Ensuring governments capture a meaningful portion of corporate gains needs to become a development priority, particularly as large digital companies move into emerging markets. Low income countries on average collect the least amount of tax as a proportion of GDP. They also, however, have the greatest financial burden when it comes to financing the human capital and social protection investments needed to adjust to the changing nature of work.
The international community has taken great strides in recent years to reduce opportunities for tax avoidance. The OECD Base Erosion and Profit Shifting (BEPS) initiative, launched in 2013 and involving more than 115 countries, negotiated the most comprehensive package of measures to reduce profit shifting to-date. Certain measures, if fully adopted by governments, would better align profit and taxes with the location where value is created, and the package includes guidelines on transfer pricing. However, the initiative has put off solutions for the digital economy until 2020.
Multilateral, or at least regional, solutions to corporate tax avoidance are the best option to deal with digital business, if consensus on the details is possible. But while we wait, people are getting impatient and governments are getting desperate. The United States’ 2017 tax reform included a minimum tax on intangible assets and the United Kingdom announced late last month that it will target “established tech giants” through a tax on digital services revenues if the BEPS initiative fails to deliver in 2020. Several countries, including India, Italy, and Spain have plans to do the same. Many more countries may follow suit before BEPS can produce a solution.
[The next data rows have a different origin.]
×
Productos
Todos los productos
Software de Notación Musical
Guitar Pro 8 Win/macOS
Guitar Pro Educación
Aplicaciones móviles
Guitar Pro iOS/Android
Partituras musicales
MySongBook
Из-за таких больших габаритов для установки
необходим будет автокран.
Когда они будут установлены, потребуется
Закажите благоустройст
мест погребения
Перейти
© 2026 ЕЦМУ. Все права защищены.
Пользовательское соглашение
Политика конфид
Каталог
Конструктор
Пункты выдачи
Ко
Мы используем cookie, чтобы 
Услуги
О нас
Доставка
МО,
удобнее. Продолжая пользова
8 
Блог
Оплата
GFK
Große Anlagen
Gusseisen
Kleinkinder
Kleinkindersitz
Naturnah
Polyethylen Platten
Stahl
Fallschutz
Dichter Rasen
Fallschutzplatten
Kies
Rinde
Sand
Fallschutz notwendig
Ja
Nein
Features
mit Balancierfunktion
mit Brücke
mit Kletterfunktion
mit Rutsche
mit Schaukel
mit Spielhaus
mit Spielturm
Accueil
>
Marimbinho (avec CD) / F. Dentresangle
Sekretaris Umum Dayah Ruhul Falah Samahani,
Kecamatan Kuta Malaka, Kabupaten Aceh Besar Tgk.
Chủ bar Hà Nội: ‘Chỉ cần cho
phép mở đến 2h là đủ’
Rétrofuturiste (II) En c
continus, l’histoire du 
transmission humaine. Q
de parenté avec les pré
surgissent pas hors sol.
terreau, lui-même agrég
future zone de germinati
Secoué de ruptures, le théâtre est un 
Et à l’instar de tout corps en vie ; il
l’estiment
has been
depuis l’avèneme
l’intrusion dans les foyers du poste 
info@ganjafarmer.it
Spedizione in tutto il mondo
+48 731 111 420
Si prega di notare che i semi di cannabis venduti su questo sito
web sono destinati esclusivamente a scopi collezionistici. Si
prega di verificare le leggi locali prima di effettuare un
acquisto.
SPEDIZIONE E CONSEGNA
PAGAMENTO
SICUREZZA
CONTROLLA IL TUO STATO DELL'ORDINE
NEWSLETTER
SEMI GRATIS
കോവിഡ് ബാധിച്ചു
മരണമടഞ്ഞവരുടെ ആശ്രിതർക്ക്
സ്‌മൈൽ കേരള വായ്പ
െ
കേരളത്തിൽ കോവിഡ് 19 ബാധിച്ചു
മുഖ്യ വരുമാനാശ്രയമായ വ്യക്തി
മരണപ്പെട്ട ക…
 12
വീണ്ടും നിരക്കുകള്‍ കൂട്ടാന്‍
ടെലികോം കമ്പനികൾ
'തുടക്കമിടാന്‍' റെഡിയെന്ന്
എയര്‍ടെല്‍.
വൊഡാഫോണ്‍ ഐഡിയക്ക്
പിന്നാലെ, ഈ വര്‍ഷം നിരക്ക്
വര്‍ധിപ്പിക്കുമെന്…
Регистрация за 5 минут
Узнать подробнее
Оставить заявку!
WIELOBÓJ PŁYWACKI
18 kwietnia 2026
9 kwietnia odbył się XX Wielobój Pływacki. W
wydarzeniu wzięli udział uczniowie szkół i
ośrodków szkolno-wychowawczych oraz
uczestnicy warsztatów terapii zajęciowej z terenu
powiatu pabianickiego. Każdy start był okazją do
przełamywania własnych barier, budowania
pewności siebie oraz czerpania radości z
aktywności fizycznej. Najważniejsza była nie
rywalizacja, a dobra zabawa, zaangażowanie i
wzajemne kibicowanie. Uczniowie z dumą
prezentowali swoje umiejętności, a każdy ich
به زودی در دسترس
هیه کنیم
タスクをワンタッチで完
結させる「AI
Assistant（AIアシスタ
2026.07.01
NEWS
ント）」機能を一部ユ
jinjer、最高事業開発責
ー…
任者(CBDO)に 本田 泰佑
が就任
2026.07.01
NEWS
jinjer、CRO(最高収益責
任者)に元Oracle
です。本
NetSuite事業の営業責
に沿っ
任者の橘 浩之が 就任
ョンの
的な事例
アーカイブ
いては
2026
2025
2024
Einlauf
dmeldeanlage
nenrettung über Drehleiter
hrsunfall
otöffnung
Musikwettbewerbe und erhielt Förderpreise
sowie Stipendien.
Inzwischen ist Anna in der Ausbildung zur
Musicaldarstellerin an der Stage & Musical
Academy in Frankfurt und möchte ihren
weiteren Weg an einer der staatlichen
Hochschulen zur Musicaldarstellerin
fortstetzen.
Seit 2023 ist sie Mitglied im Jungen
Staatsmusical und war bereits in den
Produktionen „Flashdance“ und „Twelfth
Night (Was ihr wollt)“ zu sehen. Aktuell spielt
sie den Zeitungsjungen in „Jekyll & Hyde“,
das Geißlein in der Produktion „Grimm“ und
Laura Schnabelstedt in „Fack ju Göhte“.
This shouldn’t come as a surprise. The political economy surrounding global corporate tax reform presents major challenges. In the meantime, however, unilaterally imposed digital taxes represent a potentially significant revenue stream for governments. What’s more, in targeting only the largest of digital firms, just like UK, politicians risk very little—for most countries, those firms are foreign. The political economy of unilateral digital tax seems far easier for governments to deal with.